§ **Information**:
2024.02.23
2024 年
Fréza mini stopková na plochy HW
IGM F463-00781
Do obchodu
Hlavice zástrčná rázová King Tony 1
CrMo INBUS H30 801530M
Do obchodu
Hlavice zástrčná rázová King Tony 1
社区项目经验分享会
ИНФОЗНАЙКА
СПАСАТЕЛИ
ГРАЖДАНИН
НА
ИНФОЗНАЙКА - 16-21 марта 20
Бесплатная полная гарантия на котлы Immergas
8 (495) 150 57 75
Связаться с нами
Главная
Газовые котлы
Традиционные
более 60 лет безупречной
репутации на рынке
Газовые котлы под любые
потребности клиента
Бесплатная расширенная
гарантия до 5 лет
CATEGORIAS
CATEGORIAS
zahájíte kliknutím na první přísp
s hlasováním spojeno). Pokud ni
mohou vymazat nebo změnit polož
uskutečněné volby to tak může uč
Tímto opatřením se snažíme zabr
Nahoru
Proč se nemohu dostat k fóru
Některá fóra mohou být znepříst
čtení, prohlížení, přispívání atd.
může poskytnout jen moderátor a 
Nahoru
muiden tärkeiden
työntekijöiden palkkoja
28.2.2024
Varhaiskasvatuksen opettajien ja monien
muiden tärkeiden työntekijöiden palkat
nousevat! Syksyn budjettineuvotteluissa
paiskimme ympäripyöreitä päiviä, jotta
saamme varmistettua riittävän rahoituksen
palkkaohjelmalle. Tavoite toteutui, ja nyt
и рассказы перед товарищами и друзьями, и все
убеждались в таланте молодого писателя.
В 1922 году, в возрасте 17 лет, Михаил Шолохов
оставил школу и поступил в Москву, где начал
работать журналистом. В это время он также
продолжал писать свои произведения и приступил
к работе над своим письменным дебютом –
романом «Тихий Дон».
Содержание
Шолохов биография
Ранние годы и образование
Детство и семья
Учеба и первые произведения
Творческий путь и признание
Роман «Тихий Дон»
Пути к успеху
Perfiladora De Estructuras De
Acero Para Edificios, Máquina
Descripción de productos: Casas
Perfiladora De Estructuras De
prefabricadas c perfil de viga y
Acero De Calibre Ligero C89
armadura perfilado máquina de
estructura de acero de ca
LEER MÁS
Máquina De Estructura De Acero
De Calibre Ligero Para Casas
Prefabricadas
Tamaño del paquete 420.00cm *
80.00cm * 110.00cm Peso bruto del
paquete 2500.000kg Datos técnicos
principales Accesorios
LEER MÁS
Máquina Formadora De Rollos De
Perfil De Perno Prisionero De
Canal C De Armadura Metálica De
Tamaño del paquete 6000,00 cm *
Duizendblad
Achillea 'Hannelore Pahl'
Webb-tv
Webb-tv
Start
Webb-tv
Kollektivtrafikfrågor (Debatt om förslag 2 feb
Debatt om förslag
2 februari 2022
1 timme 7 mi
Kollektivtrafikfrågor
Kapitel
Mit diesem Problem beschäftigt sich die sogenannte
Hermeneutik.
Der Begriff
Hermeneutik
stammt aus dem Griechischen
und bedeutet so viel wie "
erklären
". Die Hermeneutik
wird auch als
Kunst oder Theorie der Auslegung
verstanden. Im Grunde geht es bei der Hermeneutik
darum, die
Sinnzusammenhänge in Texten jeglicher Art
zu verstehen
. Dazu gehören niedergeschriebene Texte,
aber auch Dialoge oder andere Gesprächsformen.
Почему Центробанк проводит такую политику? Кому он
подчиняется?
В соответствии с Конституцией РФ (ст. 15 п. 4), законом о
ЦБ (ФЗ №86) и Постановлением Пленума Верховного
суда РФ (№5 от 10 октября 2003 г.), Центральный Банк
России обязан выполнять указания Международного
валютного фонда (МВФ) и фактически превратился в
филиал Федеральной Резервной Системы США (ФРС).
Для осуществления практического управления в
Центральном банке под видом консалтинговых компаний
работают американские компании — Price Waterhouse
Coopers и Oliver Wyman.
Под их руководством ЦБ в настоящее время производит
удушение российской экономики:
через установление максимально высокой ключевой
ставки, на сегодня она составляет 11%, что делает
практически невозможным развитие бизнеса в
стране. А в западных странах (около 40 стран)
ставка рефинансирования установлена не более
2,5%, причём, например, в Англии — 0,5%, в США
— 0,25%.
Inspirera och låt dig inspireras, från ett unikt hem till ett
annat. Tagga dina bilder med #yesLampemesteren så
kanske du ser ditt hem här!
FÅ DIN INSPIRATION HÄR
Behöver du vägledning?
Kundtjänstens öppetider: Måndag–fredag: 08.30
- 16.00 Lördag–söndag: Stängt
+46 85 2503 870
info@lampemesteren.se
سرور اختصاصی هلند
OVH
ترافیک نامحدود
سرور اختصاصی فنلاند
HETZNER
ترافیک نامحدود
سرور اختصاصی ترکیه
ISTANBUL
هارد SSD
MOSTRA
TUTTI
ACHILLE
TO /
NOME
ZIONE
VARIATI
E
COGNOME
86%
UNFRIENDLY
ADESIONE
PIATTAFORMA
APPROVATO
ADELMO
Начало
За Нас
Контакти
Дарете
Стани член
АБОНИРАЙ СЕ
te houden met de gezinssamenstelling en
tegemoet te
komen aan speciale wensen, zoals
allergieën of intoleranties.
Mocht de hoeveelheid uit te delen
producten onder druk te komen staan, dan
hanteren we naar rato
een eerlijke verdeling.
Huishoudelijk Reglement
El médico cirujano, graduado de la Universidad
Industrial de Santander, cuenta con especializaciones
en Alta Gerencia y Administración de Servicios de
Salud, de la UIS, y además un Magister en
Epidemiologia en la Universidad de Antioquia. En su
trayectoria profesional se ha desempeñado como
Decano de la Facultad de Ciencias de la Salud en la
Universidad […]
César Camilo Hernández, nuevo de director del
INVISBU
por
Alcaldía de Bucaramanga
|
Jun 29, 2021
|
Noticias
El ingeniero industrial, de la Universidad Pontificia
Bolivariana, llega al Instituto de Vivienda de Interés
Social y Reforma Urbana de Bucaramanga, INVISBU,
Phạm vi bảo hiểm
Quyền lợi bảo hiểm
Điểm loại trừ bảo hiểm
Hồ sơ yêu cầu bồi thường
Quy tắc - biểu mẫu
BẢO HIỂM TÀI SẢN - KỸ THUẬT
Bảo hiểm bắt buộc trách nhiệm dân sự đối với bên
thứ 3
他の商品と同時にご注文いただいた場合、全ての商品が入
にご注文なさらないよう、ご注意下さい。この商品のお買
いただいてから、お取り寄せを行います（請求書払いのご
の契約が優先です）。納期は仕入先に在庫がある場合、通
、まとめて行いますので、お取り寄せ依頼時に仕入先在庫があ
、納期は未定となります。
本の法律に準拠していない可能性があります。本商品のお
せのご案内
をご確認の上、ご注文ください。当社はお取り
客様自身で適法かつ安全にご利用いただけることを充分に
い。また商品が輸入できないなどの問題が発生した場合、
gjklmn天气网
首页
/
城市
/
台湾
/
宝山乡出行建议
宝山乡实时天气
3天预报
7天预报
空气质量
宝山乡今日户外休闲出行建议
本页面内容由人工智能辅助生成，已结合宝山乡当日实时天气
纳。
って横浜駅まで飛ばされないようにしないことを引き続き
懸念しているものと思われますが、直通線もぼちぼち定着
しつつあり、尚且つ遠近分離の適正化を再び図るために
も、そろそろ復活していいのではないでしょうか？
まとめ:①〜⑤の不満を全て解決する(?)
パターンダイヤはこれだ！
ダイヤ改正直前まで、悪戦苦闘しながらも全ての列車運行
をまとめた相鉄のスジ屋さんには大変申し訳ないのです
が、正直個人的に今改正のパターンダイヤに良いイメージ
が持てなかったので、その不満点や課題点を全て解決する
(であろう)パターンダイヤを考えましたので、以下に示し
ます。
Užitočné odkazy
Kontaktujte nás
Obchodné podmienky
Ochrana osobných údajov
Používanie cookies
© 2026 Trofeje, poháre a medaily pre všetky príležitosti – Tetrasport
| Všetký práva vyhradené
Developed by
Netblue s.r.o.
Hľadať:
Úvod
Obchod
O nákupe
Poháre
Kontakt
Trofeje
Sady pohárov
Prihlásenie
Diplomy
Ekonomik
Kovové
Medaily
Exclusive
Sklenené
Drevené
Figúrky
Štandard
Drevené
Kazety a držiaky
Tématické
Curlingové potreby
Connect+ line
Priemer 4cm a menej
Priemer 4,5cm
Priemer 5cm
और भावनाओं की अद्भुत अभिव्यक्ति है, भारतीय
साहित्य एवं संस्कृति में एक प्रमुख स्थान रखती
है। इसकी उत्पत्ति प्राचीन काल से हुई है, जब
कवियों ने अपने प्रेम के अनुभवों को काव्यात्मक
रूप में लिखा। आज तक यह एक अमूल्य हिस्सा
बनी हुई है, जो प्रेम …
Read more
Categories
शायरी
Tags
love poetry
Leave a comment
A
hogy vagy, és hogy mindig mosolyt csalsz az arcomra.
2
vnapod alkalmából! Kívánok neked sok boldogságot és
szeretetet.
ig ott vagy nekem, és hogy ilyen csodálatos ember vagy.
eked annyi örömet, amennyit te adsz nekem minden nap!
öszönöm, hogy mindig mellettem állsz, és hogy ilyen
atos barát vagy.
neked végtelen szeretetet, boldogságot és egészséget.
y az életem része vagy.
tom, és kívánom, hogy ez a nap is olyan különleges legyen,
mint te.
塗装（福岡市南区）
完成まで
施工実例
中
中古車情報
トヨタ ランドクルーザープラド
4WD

§ **Task directions**:
Report how many lines of the listing carry the word "paquete", and add nothing.

§ **Answer area**:
3